> _EXERCISE PROMPT_: Which lines of the records below contain the string "MaterialByElementMeltMesh"? Report each of them.

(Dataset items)
_ _ _ _
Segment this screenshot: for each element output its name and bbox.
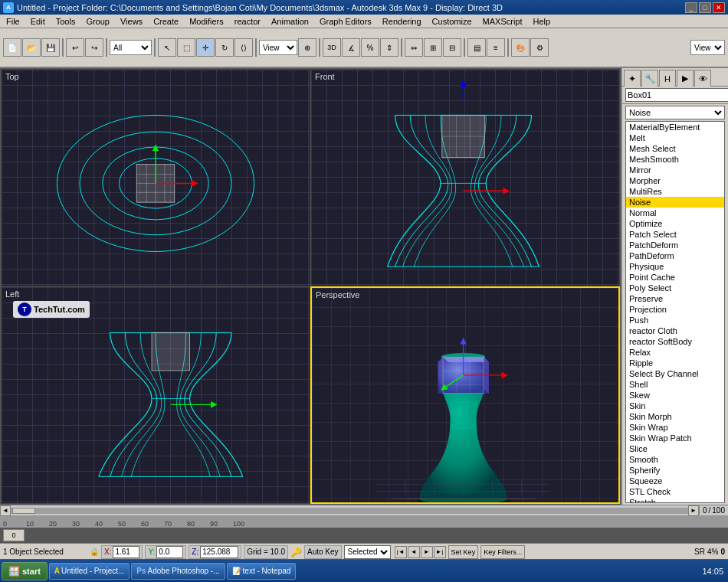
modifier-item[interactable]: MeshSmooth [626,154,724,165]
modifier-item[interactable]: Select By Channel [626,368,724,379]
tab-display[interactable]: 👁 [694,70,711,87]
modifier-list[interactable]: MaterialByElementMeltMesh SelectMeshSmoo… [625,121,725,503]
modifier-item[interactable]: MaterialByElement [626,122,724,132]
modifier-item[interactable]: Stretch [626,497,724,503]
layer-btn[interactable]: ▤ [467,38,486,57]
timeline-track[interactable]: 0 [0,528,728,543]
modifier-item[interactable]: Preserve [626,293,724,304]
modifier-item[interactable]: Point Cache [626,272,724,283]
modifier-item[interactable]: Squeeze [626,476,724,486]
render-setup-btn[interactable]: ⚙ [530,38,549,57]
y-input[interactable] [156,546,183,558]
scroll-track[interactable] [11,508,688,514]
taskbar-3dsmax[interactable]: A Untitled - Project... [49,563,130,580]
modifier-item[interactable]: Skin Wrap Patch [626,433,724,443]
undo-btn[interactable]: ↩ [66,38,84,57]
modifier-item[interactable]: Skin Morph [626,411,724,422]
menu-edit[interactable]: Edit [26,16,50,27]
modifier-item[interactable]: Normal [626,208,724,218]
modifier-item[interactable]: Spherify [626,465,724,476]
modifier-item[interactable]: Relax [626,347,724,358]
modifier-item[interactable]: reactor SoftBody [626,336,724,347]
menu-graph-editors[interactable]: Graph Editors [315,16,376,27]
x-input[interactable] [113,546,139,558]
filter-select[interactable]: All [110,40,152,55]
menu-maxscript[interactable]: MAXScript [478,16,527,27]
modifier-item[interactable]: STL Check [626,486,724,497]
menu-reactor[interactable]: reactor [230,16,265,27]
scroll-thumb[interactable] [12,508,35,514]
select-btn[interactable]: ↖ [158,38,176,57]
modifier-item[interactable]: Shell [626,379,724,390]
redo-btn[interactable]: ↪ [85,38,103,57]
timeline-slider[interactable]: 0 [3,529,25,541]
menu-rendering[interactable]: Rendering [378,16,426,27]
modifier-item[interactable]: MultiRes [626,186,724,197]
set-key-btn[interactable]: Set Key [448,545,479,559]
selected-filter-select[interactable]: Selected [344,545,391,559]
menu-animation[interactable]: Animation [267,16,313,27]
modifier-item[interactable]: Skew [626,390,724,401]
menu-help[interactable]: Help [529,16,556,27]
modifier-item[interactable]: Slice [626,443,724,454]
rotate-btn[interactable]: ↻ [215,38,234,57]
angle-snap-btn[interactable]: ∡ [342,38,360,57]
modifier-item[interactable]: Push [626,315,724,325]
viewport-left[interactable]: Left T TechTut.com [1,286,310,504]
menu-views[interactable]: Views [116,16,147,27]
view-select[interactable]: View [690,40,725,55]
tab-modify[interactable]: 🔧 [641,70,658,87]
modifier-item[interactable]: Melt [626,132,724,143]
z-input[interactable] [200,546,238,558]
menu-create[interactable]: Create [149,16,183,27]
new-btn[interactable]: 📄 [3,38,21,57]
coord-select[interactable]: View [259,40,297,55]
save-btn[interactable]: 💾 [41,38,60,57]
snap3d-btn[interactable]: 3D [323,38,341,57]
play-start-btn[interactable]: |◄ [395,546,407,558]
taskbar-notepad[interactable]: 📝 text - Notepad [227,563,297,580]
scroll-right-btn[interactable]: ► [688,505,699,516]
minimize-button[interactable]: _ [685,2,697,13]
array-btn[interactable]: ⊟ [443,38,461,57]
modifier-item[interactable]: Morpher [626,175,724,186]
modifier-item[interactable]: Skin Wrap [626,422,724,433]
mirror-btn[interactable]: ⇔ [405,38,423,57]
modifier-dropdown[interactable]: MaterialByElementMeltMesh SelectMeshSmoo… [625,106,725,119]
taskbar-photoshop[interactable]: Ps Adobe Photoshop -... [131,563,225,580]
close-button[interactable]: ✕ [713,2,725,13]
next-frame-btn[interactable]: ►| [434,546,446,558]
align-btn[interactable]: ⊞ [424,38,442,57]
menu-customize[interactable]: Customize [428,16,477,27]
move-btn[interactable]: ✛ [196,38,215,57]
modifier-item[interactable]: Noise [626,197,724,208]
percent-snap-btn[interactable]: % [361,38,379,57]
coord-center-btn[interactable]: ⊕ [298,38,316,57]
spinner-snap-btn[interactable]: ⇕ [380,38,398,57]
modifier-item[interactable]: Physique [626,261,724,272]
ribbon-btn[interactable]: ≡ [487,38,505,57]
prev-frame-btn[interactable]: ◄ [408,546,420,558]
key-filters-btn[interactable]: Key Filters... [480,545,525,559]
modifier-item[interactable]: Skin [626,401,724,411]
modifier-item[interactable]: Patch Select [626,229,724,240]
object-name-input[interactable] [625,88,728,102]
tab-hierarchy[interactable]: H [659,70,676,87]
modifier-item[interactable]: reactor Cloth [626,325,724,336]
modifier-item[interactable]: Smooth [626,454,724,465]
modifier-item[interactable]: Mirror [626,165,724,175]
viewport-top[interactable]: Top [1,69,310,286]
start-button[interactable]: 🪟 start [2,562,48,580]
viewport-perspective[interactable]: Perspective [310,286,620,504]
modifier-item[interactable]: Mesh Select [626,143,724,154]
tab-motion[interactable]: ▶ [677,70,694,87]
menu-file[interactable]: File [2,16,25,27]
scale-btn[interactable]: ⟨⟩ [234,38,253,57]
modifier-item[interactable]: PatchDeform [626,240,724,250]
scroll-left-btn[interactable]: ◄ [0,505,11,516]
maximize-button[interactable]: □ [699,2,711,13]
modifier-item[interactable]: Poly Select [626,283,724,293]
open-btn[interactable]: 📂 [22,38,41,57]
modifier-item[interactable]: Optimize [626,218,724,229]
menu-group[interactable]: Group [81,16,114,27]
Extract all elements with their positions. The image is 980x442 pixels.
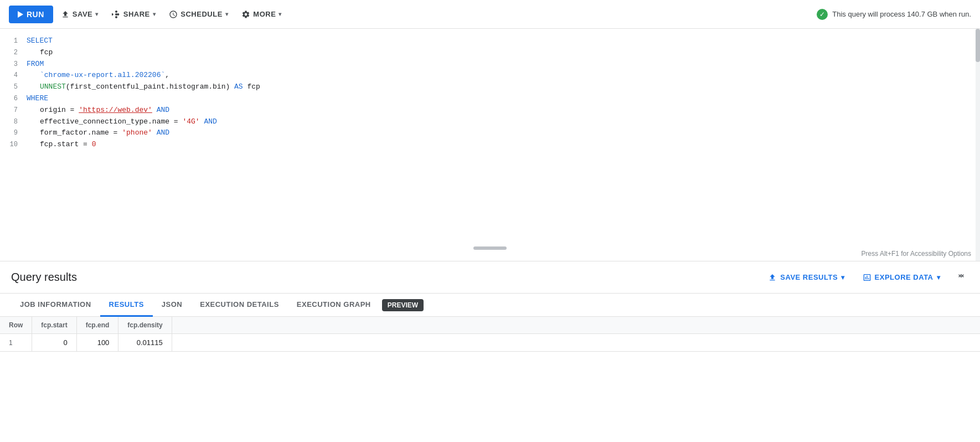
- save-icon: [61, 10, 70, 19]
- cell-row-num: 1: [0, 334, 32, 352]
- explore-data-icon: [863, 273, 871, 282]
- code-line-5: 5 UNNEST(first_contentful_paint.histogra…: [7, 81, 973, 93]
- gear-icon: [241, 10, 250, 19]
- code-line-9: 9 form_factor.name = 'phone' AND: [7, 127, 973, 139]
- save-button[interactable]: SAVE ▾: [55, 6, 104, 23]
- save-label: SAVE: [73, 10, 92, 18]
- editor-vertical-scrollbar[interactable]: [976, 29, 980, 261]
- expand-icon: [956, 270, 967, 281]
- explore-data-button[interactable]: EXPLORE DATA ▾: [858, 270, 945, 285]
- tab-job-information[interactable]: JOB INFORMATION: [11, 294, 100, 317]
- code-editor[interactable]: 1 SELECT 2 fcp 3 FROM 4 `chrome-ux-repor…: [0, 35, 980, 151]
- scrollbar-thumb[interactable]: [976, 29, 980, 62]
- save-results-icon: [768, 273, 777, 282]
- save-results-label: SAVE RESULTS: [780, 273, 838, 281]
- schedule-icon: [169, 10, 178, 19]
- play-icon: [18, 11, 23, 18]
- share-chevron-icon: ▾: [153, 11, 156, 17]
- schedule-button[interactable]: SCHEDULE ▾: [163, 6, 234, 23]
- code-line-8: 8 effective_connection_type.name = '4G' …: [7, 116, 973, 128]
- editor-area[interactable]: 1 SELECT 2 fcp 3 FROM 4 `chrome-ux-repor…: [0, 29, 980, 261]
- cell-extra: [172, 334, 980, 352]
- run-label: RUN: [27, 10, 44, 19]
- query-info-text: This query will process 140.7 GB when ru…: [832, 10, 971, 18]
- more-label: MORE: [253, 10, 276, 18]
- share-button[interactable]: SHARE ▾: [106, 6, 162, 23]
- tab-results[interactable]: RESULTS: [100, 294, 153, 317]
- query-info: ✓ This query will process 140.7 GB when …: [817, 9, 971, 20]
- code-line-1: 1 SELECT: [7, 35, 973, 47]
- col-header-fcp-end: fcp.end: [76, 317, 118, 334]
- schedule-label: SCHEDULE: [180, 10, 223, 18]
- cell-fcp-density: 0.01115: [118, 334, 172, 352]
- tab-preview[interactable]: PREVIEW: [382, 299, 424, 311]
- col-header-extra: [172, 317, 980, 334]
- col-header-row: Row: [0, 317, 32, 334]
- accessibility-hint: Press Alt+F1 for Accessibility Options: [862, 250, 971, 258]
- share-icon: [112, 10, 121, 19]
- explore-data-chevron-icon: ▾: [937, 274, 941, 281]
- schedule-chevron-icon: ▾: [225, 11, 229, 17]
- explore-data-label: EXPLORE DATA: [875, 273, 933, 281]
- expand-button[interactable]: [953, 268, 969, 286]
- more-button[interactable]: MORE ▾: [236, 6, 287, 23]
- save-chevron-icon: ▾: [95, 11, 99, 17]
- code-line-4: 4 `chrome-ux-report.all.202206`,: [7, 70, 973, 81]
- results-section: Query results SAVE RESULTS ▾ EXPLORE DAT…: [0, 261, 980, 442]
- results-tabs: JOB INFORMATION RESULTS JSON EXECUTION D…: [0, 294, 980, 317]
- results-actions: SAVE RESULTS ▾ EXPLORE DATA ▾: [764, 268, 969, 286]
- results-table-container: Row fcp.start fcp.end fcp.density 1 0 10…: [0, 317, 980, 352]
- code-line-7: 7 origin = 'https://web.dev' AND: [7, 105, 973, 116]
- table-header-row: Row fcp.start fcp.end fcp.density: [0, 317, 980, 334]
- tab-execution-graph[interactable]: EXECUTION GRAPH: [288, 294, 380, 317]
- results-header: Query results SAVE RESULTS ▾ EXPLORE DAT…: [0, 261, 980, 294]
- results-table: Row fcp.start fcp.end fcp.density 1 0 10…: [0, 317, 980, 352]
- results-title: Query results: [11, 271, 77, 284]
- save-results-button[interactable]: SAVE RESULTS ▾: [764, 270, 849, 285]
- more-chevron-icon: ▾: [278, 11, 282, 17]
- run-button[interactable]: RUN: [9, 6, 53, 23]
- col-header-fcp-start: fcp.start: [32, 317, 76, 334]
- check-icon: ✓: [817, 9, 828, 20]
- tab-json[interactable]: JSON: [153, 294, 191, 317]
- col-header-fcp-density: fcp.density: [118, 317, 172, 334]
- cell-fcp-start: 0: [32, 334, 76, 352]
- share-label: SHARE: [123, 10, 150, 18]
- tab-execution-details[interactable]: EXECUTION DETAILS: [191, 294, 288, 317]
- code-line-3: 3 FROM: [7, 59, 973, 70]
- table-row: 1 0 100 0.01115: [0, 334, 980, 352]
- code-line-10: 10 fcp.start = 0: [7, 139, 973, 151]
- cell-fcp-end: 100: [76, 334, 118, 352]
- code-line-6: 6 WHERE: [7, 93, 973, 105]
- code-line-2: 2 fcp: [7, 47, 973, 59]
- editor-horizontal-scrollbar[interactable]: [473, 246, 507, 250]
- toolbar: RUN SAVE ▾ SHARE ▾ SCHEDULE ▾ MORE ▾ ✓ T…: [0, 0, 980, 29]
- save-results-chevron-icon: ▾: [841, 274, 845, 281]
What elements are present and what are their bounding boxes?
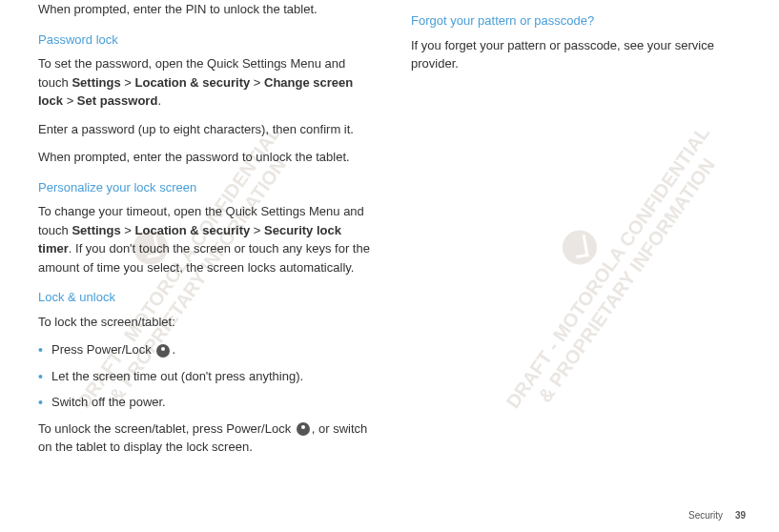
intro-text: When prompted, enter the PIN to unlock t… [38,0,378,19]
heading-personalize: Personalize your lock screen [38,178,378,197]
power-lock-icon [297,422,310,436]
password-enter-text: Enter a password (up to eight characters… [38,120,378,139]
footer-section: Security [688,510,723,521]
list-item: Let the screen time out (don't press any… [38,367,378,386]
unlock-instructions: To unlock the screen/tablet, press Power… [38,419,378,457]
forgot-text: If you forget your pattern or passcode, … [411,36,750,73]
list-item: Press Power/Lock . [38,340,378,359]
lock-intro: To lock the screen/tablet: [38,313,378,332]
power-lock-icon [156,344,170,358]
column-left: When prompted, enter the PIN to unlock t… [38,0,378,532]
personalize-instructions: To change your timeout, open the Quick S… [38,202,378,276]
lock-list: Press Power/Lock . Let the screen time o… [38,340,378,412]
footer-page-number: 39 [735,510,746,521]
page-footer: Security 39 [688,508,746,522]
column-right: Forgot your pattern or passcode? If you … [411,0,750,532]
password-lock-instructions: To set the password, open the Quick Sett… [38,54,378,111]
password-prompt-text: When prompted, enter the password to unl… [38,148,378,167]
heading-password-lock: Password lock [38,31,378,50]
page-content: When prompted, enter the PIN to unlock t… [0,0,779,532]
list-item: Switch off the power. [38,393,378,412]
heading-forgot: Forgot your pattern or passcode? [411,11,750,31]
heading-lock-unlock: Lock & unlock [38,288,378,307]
_ _ _ _
> _THE ANSWER_:
modifier-list[interactable]: MaterialByElementMeltMesh SelectMeshSmoo… [625,121,725,503]
modifier-dropdown[interactable]: MaterialByElementMeltMesh SelectMeshSmoo… [625,106,725,119]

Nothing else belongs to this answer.